Generating OCaml From Michelson Types

Statically typed interaction between smart contracts and application code:
🖝 code-generator: Michelson-type → OCaml-modules


Most of the code of a DApp should be off-chain. I've been working with SmartPy for contracts and some of the tests, but I still want a decent programming language, i.e. OCaml, for writing infrastructure around the contracts.

So, as part of some confined-weekend-hacking, I've started writing a michelson-type → ocaml code generator.

It takes a type, or the parameter and storage from a full contract and generates a big (hopefully) well-typed OCaml module with (de)serializers and such. It rebuilds high-level variants and records out of annotations while remembering the pairing/or-ing layouts.

It's WIP, but it's there, and so far it's useful (see merge-request tezos/flextesa!22). It is part of the Flextesa repository because it comes as one of the improvements of the already existing lib_michokit, which for instance provides the flextesa transform-michelson command (to strip error messages, replace annotations, etc.).

The new flextesa ocaml-of-michelson command to generate code already has a few interesting options (see --help):

  • --deriving-*: add custom [@@deriving ..] annotations on generated types,
  • --integer-types: can be just int or can add big_int and/or Zarith.t,
  • --output-dune: generate a dune file for the resulting module/library.

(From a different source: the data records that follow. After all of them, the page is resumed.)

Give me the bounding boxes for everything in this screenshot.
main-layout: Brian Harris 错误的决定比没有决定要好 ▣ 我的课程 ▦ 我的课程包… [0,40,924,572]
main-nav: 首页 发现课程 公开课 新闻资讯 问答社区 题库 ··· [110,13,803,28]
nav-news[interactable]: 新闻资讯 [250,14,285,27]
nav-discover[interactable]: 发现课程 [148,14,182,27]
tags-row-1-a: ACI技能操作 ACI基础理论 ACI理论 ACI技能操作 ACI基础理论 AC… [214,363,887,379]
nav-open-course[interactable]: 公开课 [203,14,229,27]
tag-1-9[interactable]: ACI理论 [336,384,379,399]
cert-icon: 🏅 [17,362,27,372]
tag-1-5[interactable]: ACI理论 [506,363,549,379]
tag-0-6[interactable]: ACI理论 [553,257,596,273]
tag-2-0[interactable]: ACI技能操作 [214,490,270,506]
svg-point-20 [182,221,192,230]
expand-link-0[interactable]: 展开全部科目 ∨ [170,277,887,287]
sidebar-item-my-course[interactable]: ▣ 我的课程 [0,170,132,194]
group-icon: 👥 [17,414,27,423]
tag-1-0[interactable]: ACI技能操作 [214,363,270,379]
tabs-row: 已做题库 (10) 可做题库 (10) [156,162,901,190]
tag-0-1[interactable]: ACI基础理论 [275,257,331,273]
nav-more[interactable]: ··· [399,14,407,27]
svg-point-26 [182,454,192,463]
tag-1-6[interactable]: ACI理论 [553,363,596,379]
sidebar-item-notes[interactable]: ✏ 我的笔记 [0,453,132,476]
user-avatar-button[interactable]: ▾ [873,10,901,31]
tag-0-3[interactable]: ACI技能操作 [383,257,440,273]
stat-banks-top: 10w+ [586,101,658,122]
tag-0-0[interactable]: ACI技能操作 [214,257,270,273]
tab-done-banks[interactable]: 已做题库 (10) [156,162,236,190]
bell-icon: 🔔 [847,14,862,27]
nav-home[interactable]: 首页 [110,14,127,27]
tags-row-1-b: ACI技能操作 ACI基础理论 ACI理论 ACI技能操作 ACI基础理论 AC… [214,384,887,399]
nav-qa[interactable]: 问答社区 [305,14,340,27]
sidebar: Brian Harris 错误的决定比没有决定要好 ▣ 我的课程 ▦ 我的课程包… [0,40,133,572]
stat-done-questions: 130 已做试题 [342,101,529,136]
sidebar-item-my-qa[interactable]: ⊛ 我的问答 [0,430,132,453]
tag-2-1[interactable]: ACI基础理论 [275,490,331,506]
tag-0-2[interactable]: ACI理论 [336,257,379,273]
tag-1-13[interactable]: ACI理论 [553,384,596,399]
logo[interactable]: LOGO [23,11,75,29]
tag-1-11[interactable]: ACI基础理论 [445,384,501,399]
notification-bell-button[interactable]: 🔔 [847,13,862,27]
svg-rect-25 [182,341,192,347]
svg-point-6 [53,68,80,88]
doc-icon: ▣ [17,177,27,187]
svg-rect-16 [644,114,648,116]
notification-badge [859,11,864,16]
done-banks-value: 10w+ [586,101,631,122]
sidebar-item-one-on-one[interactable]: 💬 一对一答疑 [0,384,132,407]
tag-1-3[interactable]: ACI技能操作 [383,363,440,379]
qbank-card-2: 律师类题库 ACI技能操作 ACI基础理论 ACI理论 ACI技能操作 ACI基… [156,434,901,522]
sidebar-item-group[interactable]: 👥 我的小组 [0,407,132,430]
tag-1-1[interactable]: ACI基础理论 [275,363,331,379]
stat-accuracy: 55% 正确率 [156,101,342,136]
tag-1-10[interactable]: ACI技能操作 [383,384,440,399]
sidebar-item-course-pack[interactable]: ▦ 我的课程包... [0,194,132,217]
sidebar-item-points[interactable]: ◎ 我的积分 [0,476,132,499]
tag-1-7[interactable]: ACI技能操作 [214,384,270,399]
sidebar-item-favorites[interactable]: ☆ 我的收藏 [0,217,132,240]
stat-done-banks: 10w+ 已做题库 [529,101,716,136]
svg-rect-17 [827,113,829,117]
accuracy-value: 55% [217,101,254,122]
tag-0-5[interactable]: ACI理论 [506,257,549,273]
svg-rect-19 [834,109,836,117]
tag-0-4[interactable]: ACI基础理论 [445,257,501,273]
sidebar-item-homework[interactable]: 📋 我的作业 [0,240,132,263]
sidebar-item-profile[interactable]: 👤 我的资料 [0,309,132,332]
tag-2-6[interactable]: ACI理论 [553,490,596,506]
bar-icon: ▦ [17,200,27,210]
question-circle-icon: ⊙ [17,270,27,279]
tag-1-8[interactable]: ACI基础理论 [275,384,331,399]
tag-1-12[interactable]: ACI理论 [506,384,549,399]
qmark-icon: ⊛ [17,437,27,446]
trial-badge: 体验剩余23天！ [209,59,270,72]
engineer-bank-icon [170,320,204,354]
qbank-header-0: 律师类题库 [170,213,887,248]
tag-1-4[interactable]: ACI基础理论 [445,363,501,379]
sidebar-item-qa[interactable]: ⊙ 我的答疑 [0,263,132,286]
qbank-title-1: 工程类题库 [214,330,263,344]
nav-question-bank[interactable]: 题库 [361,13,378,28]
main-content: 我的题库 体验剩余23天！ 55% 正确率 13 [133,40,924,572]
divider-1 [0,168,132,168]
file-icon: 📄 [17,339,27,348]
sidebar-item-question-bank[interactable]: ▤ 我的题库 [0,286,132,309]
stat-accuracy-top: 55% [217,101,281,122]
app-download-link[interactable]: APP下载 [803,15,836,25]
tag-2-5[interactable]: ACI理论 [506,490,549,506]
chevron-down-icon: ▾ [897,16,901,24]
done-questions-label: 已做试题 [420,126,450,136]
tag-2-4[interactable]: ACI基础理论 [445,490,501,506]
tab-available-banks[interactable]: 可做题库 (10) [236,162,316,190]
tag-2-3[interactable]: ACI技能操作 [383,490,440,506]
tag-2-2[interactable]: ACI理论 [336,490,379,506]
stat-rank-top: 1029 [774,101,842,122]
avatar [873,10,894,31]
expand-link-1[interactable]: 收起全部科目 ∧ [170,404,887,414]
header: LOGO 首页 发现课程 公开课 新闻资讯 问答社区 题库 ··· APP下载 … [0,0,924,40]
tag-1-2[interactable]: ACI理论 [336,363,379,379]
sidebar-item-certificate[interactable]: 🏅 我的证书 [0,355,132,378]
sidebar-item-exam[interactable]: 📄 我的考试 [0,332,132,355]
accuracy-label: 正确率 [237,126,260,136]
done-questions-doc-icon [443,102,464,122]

The generated code can be made js_of_ocaml-friendly, and so far does not depend on tezos-* libraries.


The example files, in full, are available in this gist.

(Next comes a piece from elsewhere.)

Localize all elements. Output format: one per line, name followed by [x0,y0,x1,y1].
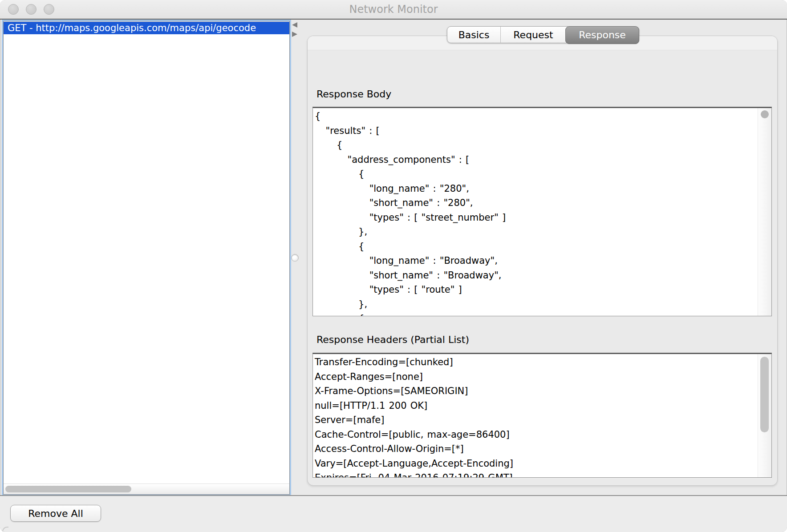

We start from a basic, meaningless, but didactic piece of Michelson:

    (address %ep1)
      (signature %sign_stuff)
      (unit %default)));
      (nat %some_counter)
      (string %some_name))
    (or %a_variant_thing (bytes %some_data) (key %the_key)));
code {FAILWITH};

The code { } section is irrelevant for this example, hence we just use FAILWITH.

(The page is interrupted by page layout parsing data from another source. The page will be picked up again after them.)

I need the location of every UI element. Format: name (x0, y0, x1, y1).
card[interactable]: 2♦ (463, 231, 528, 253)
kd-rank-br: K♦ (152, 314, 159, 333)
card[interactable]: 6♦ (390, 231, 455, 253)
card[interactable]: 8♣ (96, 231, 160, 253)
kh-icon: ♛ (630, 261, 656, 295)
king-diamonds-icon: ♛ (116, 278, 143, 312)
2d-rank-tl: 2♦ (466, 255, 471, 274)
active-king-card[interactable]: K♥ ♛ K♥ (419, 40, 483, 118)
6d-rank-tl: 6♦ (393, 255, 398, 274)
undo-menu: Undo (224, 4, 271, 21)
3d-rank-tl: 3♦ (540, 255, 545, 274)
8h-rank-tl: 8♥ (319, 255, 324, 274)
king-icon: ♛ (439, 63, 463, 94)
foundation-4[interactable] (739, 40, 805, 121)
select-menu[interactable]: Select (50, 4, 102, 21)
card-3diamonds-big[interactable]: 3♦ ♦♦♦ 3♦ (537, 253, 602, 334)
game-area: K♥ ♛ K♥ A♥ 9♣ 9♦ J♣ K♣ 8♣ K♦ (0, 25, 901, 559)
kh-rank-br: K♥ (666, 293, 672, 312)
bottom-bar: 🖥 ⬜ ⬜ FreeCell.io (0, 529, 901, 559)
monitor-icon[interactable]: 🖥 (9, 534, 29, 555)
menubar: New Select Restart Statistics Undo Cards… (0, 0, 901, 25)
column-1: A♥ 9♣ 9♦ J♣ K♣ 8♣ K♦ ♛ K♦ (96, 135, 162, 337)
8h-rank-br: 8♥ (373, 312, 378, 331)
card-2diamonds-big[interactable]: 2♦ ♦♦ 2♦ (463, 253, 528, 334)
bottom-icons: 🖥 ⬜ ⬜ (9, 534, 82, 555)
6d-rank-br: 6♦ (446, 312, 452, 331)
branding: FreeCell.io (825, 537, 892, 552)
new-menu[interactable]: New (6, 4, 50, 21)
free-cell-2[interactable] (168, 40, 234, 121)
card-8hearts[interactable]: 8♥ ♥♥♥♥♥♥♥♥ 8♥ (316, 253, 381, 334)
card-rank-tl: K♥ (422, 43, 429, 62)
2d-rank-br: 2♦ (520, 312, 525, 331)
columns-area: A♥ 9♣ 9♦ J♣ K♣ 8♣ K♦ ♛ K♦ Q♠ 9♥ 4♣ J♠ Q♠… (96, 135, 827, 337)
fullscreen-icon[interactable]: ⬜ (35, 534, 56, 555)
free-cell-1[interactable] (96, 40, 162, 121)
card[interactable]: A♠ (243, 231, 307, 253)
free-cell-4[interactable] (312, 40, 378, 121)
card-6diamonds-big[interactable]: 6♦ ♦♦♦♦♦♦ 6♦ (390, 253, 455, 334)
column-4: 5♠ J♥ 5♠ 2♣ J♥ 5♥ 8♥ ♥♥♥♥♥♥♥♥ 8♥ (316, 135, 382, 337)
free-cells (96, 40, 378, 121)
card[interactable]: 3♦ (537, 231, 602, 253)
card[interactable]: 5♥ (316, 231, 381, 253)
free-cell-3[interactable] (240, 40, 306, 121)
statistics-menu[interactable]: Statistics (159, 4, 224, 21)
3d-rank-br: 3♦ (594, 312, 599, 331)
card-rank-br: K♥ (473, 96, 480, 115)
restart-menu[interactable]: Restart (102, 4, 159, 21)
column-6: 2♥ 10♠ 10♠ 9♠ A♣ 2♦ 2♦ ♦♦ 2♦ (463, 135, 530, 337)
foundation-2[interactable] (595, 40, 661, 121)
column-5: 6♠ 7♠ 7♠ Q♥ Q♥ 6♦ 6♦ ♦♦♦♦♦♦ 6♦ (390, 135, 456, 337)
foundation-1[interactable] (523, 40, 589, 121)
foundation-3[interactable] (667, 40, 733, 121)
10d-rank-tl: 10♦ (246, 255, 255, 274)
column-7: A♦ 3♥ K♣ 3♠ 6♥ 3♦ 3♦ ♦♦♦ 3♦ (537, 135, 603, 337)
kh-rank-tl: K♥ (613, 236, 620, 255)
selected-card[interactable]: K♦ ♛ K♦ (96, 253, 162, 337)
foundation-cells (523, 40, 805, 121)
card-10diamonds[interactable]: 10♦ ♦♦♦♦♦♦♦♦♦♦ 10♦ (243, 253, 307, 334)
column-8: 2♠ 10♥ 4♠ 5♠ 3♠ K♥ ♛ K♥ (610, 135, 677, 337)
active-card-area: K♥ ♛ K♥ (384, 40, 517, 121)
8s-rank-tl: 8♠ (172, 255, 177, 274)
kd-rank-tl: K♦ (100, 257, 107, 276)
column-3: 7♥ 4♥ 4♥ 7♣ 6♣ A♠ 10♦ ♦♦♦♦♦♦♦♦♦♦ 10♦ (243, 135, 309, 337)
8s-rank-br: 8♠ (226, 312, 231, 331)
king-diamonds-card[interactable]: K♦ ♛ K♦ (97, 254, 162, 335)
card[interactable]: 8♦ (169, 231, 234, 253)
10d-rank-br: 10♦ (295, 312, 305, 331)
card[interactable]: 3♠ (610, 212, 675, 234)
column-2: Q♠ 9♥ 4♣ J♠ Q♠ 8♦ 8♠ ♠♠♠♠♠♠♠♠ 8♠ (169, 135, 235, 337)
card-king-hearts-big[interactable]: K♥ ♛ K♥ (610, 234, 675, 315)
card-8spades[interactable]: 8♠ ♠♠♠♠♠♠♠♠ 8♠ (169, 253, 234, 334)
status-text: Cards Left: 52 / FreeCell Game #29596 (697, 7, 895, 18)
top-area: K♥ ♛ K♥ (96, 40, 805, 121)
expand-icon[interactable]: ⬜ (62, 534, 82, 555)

One generates the corresponding OCaml code with:

flextesa ocaml-of-michel example.tz example.ml
ocamlformat -i --enable-out example.ml

ocamlformat is icing on the cake for code-generators which do not need to care about pretty-printing any more.

In the case of a whole contract (likely most common), we generate one Parameter and one Storage sub-modules, following all their dependencies down to representations of Michelson primitive types (called M_*).

Here we see the corresponding parameter type:

  type t =
    | Default of M_unit.t
    | Ep1 of M_address.t
    | Sign_stuff of M_signature.t
  [@@deriving show, eq]

→ the code generator has reconstructed an OCaml variant from the annotations of multiple ors of the parameter-type (a.k.a. “entry-points” 😉, cf. example.tz l. 2). It has also assigned a couple of ppx_deriving AST-attributes.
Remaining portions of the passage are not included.